I'm continuing to work on my Intermediate poses, with modifications for my shoulder injury. Here's the rundown:

Pasasana: I can bind on the left side, but not the right (I'm limited in the same way in Marichyasana). I've been 'doing my best' on the bad side, which means working within the limitations of the injury.

Krounchasana: The left side of this pose is the last hold-out for my gimpy hamstring - it hurts. I'm able to come into the pose with care, but it's not deep. The right side is fine, though, full expression.

Shalabasana: Terrific and easy! Thank you, Mr. Choudhury :-)

Bhekasana: It's out of the question right now. That particular rotation of the shoulder triggers the pain of my injury precisely. Even doing one side at a time is painful. Instead, I'm doing Supta Virasana to stretch out my quads.

Dhanurasana: This is another pose that has benefited from Mr. Choudhury's yoga regime. Parva Dhanurasana aggravates the injury, though (I re-injured my shoulder about a month ago rolling over to the right) so I'm not re-adding it until I'm fully recovered.
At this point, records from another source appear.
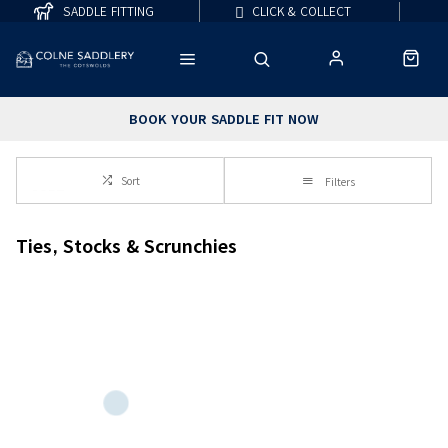
SADDLE FITTING
CLICK & COLLECT
BOOK YOUR SADDLE FIT NOW
Sort
Filters
Ties, Stocks & Scrunchies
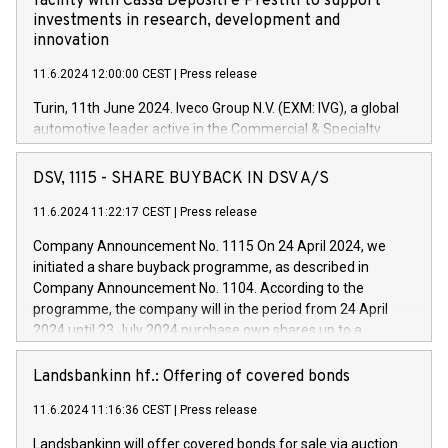
facility with Cassa Depositi e Prestiti to support
investments in research, development and
innovation
11.6.2024 12:00:00 CEST
|
Press release
Turin, 11th June 2024. Iveco Group N.V. (EXM: IVG), a global
automotive leader active in the Commercial & Specialty
Vehicles, Powertrain and related Financial Services arenas,
has successfully signed a term loan facility of 150 million
DSV, 1115 - SHARE BUYBACK IN DSV A/S
euros with Cassa Depositi e Prestiti (CDP), for the creation of
new projects in Italy dedicated to research, development and
11.6.2024 11:22:17 CEST
|
Press release
innovation. In detail, through the resources made available
Company Announcement No. 1115 On 24 April 2024, we
by CDP, Iveco Group will develop innovative technologies and
initiated a share buyback programme, as described in
architectures in the field of electric propulsion and further
Company Announcement No. 1104. According to the
develop solutions for autonomous driving, digitalisation and
programme, the company will in the period from 24 April
vehicle connectivity aimed at increasing efficiency, safety,
2024 until 23 July 2024 purchase own shares up to a
driving comfort and productivity. The financed investments,
maximum value of DKK 1,000 million, and no more than
which will have a 5-year amortising profile, will be made by
1,700,000 shares, corresponding to 0.79% of the share
Landsbankinn hf.: Offering of covered bonds
Iveco Group in Italy by the end of 2025. Iveco Group N.V.
capital at commencement of the programme. The
(EXM: IVG) is the home of unique people and brands that
11.6.2024 11:16:36 CEST
|
Press release
programme has been implemented in accordance with
power your business and mission to advance a more
Regulation No. 596/2014 of the European Parliament and
sustainable society. The eight brands are each a
Landsbankinn will offer covered bonds for sale via auction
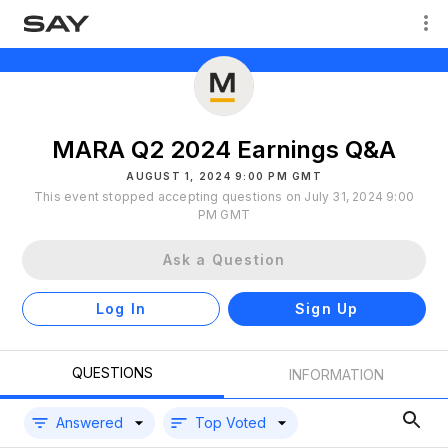
MARA Q2 2024 Earnings Q&A
AUGUST 1, 2024 9:00 PM GMT
This event stopped accepting questions on July 31, 2024 9:00
PM GMT
Ask a Question
Log In
Sign Up
QUESTIONS
INFORMATION
Answered
Top Voted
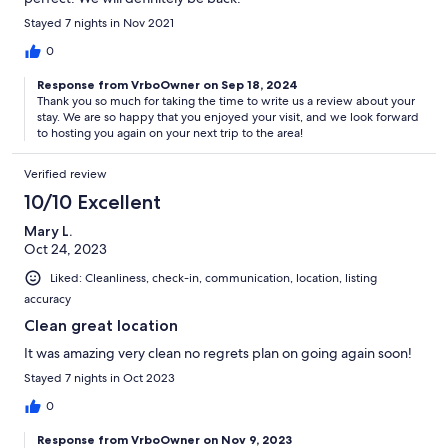
Stayed 7 nights in Nov 2021
0
Response from VrboOwner on Sep 18, 2024
Thank you so much for taking the time to write us a review about your
stay. We are so happy that you enjoyed your visit, and we look forward
to hosting you again on your next trip to the area!
Verified review
10/10 Excellent
Mary L.
Oct 24, 2023
Liked: Cleanliness, check-in, communication, location, listing
accuracy
Clean great location
It was amazing very clean no regrets plan on going again soon!
Stayed 7 nights in Oct 2023
0
Response from VrboOwner on Nov 9, 2023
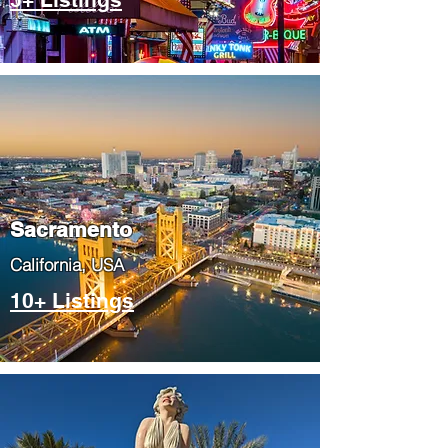
​Sacramento
​California, USA
10+ Listings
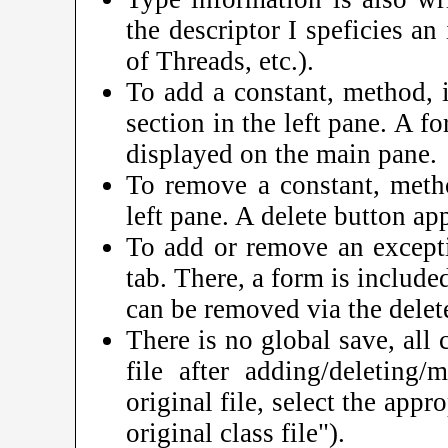
the descriptor I speficies an
of Threads, etc.).
To add a constant, method, in
section in the left pane. A fo
displayed on the main pane.
To remove a constant, method
left pane. A delete button ap
To add or remove an excepti
tab. There, a form is includ
can be removed via the delet
There is no global save, all 
file after adding/deleting/
original file, select the app
original class file").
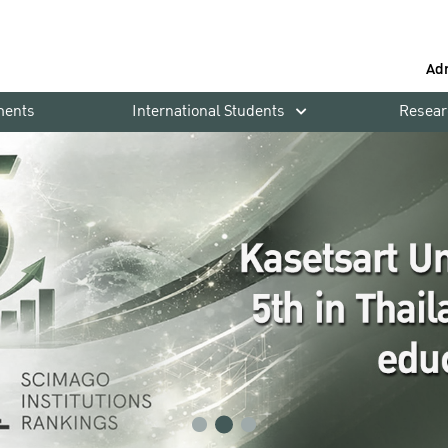
Ad
ments
International Students
Resear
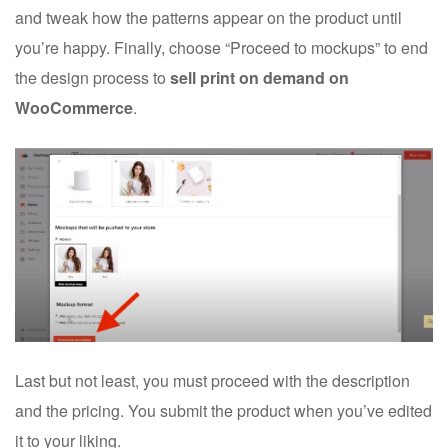
and tweak how the patterns appear on the product until
you’re happy. Finally, choose “Proceed to mockups” to end
the design process to
sell print on demand on
WooCommerce
.
Last but not least, you must proceed with the description
and the pricing. You submit the product when you’ve edited
it to your liking.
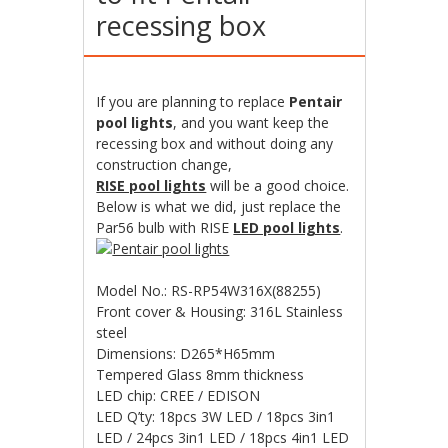
recessing box
If you are planning to replace
Pentair
pool lights
, and you want keep the
recessing box and without doing any
construction change,
RISE pool lights
will be a good choice.
Below is what we did, just replace the
Par56 bulb with RISE
LED pool lights
.
Model No.: RS-RP54W316X(88255)
Front cover & Housing: 316L Stainless
steel
Dimensions: D265*H65mm
Tempered Glass 8mm thickness
LED chip: CREE / EDISON
LED Q’ty: 18pcs 3W LED / 18pcs 3in1
LED / 24pcs 3in1 LED / 18pcs 4in1 LED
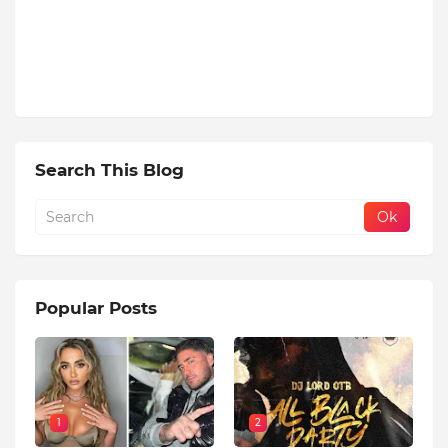
Search This Blog
Popular Posts
1
2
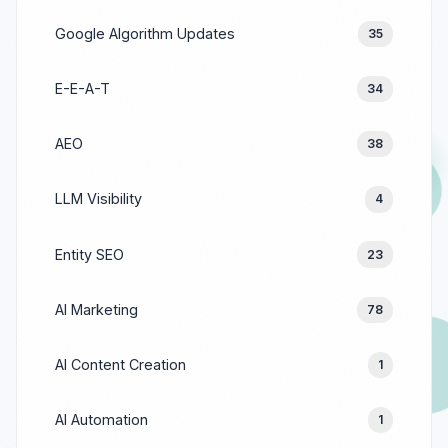
Google Algorithm Updates
35
E-E-A-T
34
AEO
38
LLM Visibility
4
Entity SEO
23
AI Marketing
78
AI Content Creation
1
AI Automation
1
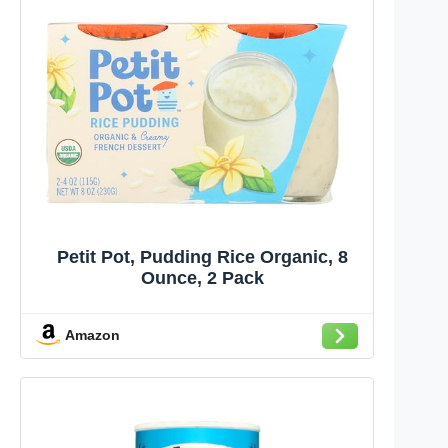
Petit Pot, Pudding Rice Organic, 8
Ounce, 2 Pack
Amazon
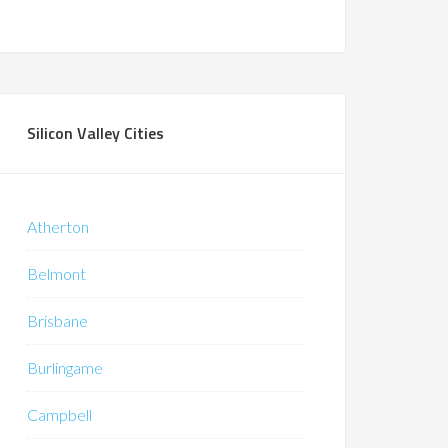
Silicon Valley Cities
Atherton
Belmont
Brisbane
Burlingame
Campbell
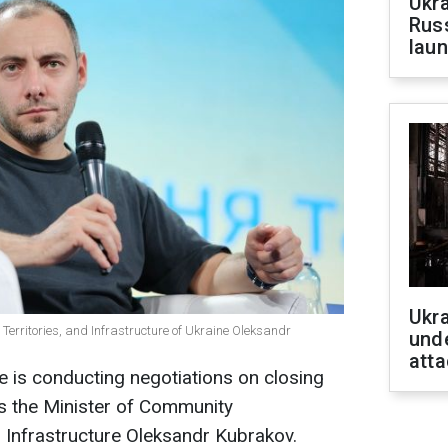
Ukra
Russ
laun
Ukra
Territories, and Infrastructure of Ukraine Oleksandr
unde
atta
e is conducting negotiations on closing
s
the Minister of Community
 Infrastructure Oleksandr Kubrakov.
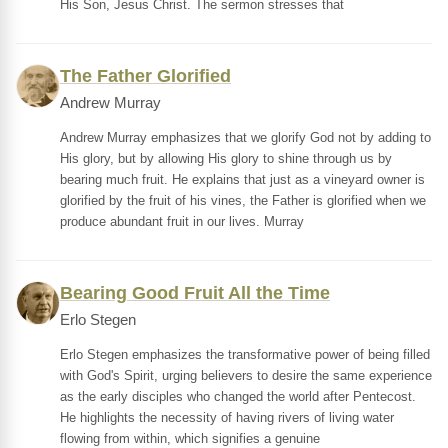
His Son, Jesus Christ. The sermon stresses that
The Father Glorified
Andrew Murray
Andrew Murray emphasizes that we glorify God not by adding to
His glory, but by allowing His glory to shine through us by
bearing much fruit. He explains that just as a vineyard owner is
glorified by the fruit of his vines, the Father is glorified when we
produce abundant fruit in our lives. Murray
Bearing Good Fruit All the Time
Erlo Stegen
Erlo Stegen emphasizes the transformative power of being filled
with God's Spirit, urging believers to desire the same experience
as the early disciples who changed the world after Pentecost.
He highlights the necessity of having rivers of living water
flowing from within, which signifies a genuine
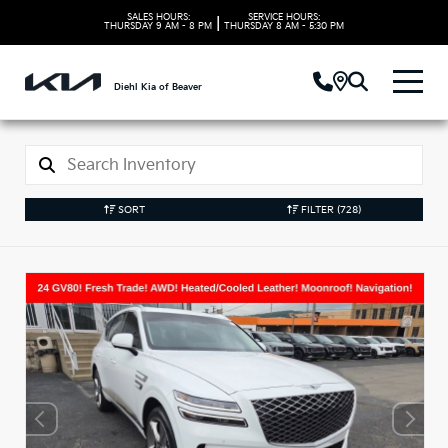
SALES HOURS:
SERVICE HOURS:
|
THURSDAY
9 AM - 8 PM
THURSDAY
8 AM - 5:30 PM
Diehl Kia of Beaver
SORT
FILTER
(728)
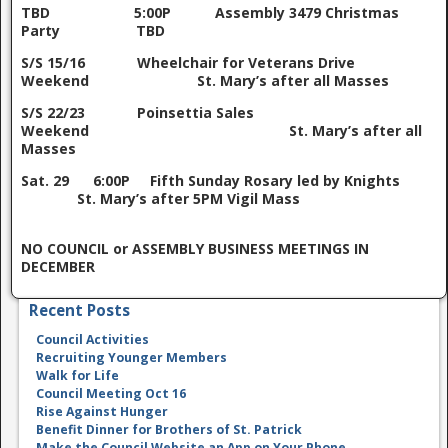
TBD 5:00P Assembly 3479 Christmas
Party TBD
S/S 15/16 Wheelchair for Veterans Drive
Weekend St. Mary’s after all Masses
S/S 22/23 Poinsettia Sales
Weekend St. Mary’s after all
Masses
Sat. 29 6:00P Fifth Sunday Rosary led by Knights
St. Mary’s after 5PM Vigil Mass
NO COUNCIL or ASSEMBLY BUSINESS MEETINGS IN
DECEMBER
Recent Posts
Council Activities
Recruiting Younger Members
Walk for Life
Council Meeting Oct 16
Rise Against Hunger
Benefit Dinner for Brothers of St. Patrick
Make the Council Website an App on Your Phone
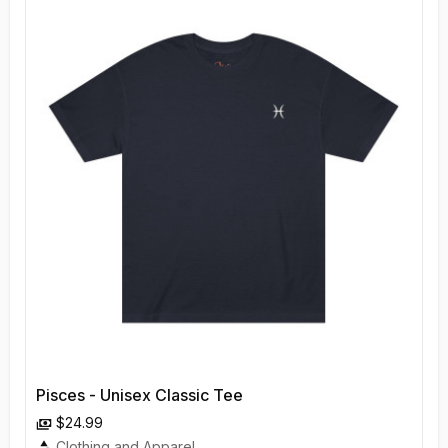
Pisces - Unisex Classic Tee
$24.99
Clothing and Apparel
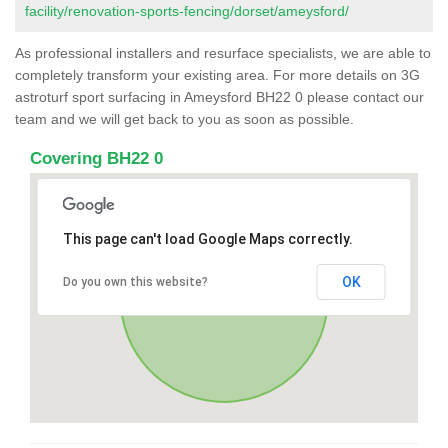
facility/renovation-sports-fencing/dorset/ameysford/
As professional installers and resurface specialists, we are able to
completely transform your existing area. For more details on 3G
astroturf sport surfacing in Ameysford BH22 0 please contact our
team and we will get back to you as soon as possible.
Covering BH22 0
This page can't load Google Maps correctly.
OK
Do you own this website?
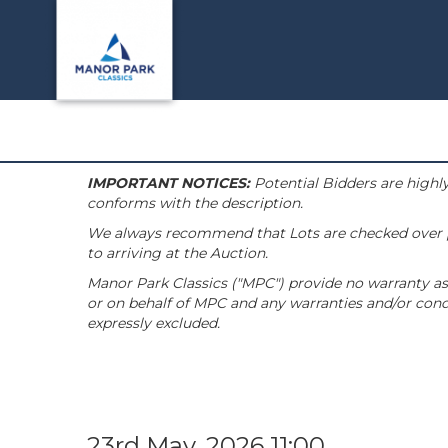
IMPORTANT NOTICES:
Potential Bidders are highly
conforms with the description.
We always recommend that Lots are checked over pri
to arriving at the Auction.
Manor Park Classics ("MPC") provide no warranty as 
or on behalf of MPC and any warranties and/or condi
expressly excluded.
23rd May, 2026 11:00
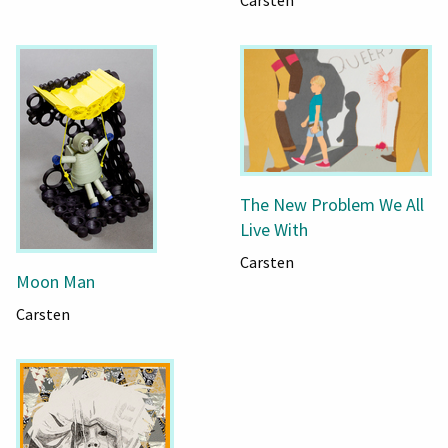
Carsten
The New Problem We All
Live With
Carsten
Moon Man
Carsten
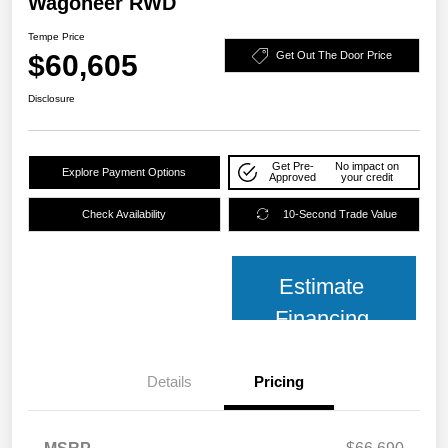
Wagoneer RWD
Tempe Price
$60,605
Get Out The Door Price
Disclosure
Get Pre-
No impact on
Explore Payment Options
Approved
your credit
Check Availability
10-Second Trade Value
Estimate
Financing
Details
Pricing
Ustrasana: Pure joy! I can clearly remember a time when I hated this pose, but now it's a high point. My favourite part is the hang back, when I can feel my legs working.

Laghu Vajrasana: I'm making steady progress. I lost some ground during the early days of the injury, but I'm getting stronger now. Good thing I'm having fun with this one, because I'm stuck here for the foreseeable future.

I gave the Princess her Spring Fur Makeover on the weekend. The weather is warming up, so I felt a bit more confident cutting off 3 inches of hair from her body. It was a bit like shearing a sheep!

Do I detect an accusing stare?

The new haircut is in preparation for Princess Fur's exciting new project! She will soon begin filming the pilot episode of her new reality television series: "Yoga Dog of Big City Canada".


'Yoga Dog of Big City Canada' takes us inside the daily routines and dramas of Princess Fur, a miniature schnauzer with a passion for walkies, frequent naps and Greenies. A cold, drab, Canadian city forms a glamourous backdrop for the day-to-day adventures of our dynamic canine and her grumpy human companion, the Reluctant Ashtangi.

Follow Princess Fur's journey of self-discovery as she sleeps through the Primary Series, walks on the Ashtangi's Manduka mat without permission and begs for breakfast while her human companion is trying to 'take rest'.

This show will TRANSFORM LIVES, people!

No doubt her wardrobe will need to include eensie-weensie-tiny yoga shorts. Do they make these for dogs?